Along with Grendel, Unferth represents the theme of envy in the epic. Shortly after Beowulf’s arrival, Unferth, full of mead, insults the guest at a banquet. This is more than an awkward moment for the hosts. Unferth’s behavior goes against the code of hospitality. Unferth accuses Beowulf, as a lad, of entering a dangerous, foolish seven-night swimming match on the open sea against a boy named Breca — and losing.

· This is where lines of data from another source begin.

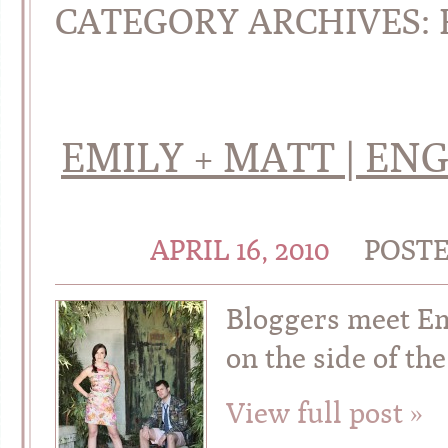
CATEGORY ARCHIVES:
EMILY + MATT | EN
APRIL 16, 2010
POST
Bloggers meet Emi
on the side of th
View full post »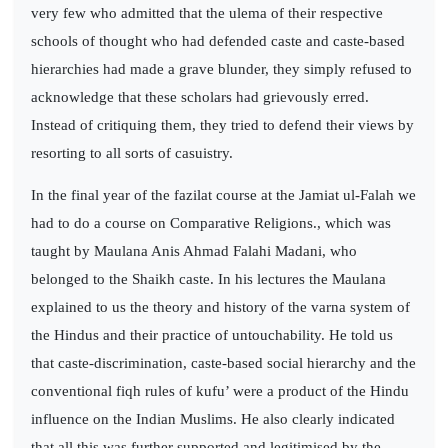
very few who admitted that the ulema of their respective
schools of thought who had defended caste and caste-based
hierarchies had made a grave blunder, they simply refused to
acknowledge that these scholars had grievously erred.
Instead of critiquing them, they tried to defend their views by
resorting to all sorts of casuistry.
In the final year of the fazilat course at the Jamiat ul-Falah we
had to do a course on Comparative Religions., which was
taught by Maulana Anis Ahmad Falahi Madani, who
belonged to the Shaikh caste. In his lectures the Maulana
explained to us the theory and history of the varna system of
the Hindus and their practice of untouchability. He told us
that caste-discrimination, caste-based social hierarchy and the
conventional fiqh rules of kufu’ were a product of the Hindu
influence on the Indian Muslims. He also clearly indicated
that all this was further supported and legitimised by the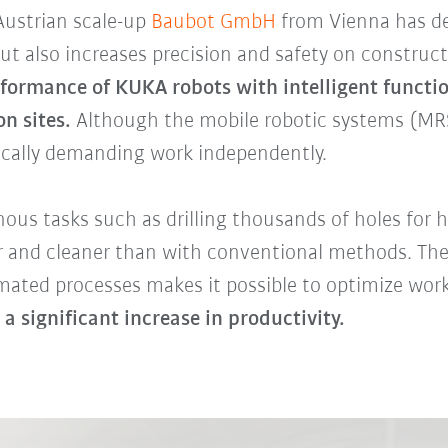
Austrian scale-up
Baubot GmbH
from Vienna has de
ut also increases precision and safety on construct
rformance of KUKA robots with intelligent functio
n sites.
Although the mobile robotic systems (MRS
ically demanding work independently.
ous tasks such as drilling thousands of holes for h
er and cleaner than with conventional methods. The
mated processes makes it possible to optimize work
 a significant increase in productivity.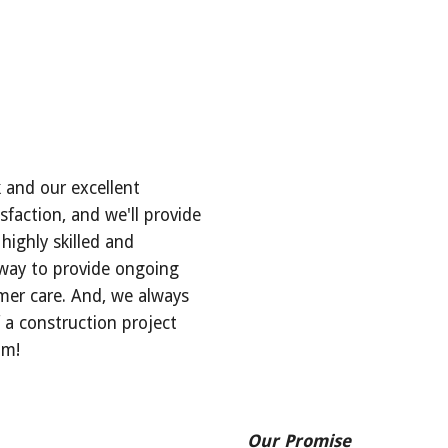
 and our excellent 
faction, and we'll provide 
highly skilled and 
 way to provide ongoing 
er care. And, we always 
a construction project 
um!
___________________
Our Promise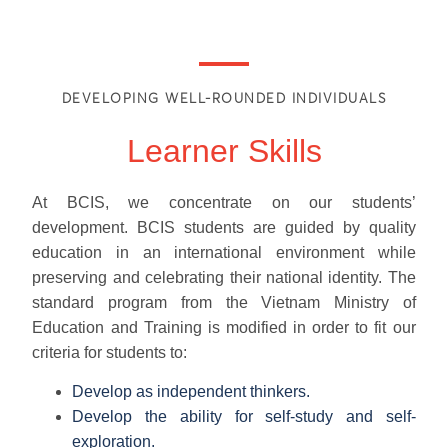
DEVELOPING WELL-ROUNDED INDIVIDUALS
Learner Skills
At BCIS, we concentrate on our students’
development. BCIS students are guided by quality
education in an international environment while
preserving and celebrating their national identity. The
standard program from the Vietnam Ministry of
Education and Training is modified in order to fit our
criteria for students to:
Develop as independent thinkers.
Develop the ability for self-study and self-
exploration.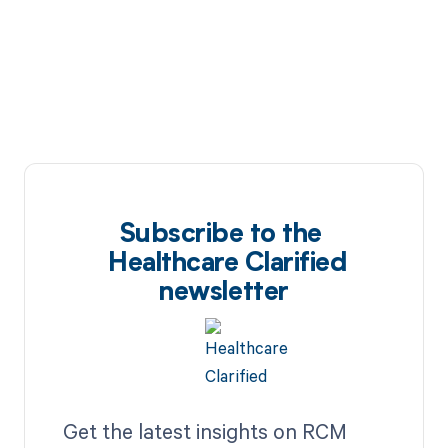
Subscribe to the
Healthcare Clarified
newsletter
Get the latest insights on RCM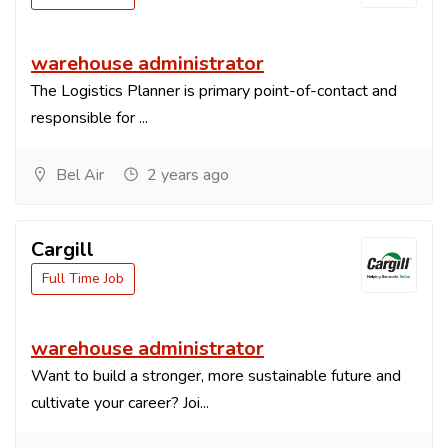
warehouse administrator
The Logistics Planner is primary point-of-contact and
responsible for ...
Bel Air
2 years ago
Cargill
Full Time Job
warehouse administrator
Want to build a stronger, more sustainable future and
cultivate your career? Joi...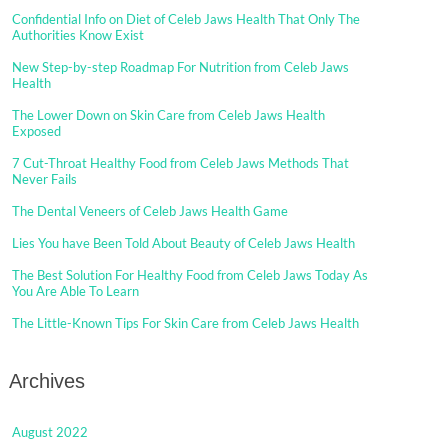
Confidential Info on Diet of Celeb Jaws Health That Only The
Authorities Know Exist
New Step-by-step Roadmap For Nutrition from Celeb Jaws
Health
The Lower Down on Skin Care from Celeb Jaws Health
Exposed
7 Cut-Throat Healthy Food from Celeb Jaws Methods That
Never Fails
The Dental Veneers of Celeb Jaws Health Game
Lies You have Been Told About Beauty of Celeb Jaws Health
The Best Solution For Healthy Food from Celeb Jaws Today As
You Are Able To Learn
The Little-Known Tips For Skin Care from Celeb Jaws Health
Archives
August 2022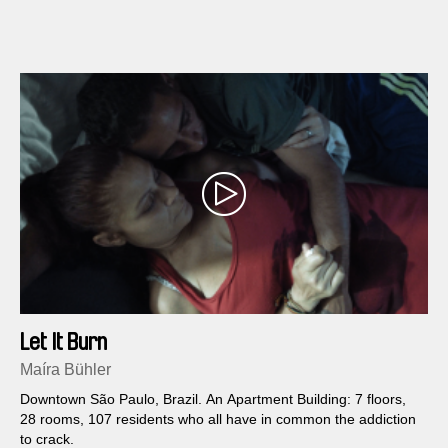
Let It Burn
Maíra Bühler
Downtown São Paulo, Brazil. An Apartment Building: 7 floors,
28 rooms, 107 residents who all have in common the addiction
to crack.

Fortunately for the Dane, Beowulf demonstrates a noble spirit as well as ease with language as he refutes the charge and puts Unferth in his place. In fact, Beowulf says, he swam with Breca for five nights, not wanting to abandon the weaker boy. Rough seas separated them, and Beowulf had to kill nine mighty sea monsters before going ashore the next day. Beowulf points out that Unferth’s fame lies mainly in the fact that he killed his own brothers. If the Dane could fight as well as he talks, says Beowulf, King Hrothgar might not have such a problem with Grendel.
Unferth later admits Beowulf’s superiority after the defeat of Grendel and lends him a treasured sword, Hrunting, for the battle with Grendel’s mother. While the sword is ineffective, at least the Dane is making an effort. We might suspect that Unferth’s character flaws will surface again, but he has been humbled and his character improved for the purposes of this story.